**Exercise brief**: Please repeat the lines below exactly. Begin with the line containing "Requirements to be" and go on through the line containing "highlights investorsâ€™ confidence".

**Working data**:
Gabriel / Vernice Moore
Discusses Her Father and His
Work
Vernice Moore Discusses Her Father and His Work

...

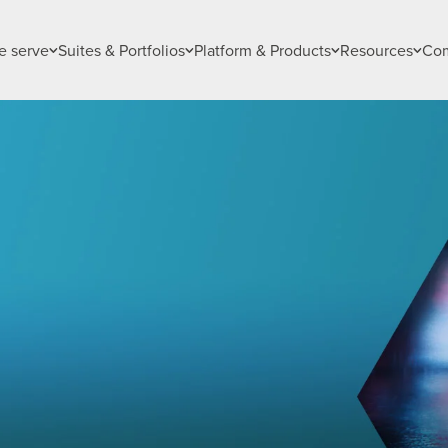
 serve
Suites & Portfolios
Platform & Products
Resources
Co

--

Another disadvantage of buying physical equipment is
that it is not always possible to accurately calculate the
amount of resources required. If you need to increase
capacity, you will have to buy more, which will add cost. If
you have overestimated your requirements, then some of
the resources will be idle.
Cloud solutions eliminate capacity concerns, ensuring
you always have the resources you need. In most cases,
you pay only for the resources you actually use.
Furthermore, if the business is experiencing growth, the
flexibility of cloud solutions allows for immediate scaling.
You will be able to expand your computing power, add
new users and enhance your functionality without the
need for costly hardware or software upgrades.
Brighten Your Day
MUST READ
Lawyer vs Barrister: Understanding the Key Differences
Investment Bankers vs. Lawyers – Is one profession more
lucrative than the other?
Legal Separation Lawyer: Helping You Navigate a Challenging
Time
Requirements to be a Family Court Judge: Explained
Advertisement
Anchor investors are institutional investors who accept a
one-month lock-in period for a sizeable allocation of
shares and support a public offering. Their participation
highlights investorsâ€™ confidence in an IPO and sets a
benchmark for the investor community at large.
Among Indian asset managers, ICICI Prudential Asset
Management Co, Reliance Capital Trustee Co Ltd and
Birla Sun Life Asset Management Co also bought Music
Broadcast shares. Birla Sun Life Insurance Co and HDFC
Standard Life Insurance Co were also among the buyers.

**Exercise solution**:
Requirements to be a Family Court Judge: Explained
Advertisement
Anchor investors are institutional investors who accept a
one-month lock-in period for a sizeable allocation of
shares and support a public offering. Their participation
highlights investorsâ€™ confidence in an IPO and sets a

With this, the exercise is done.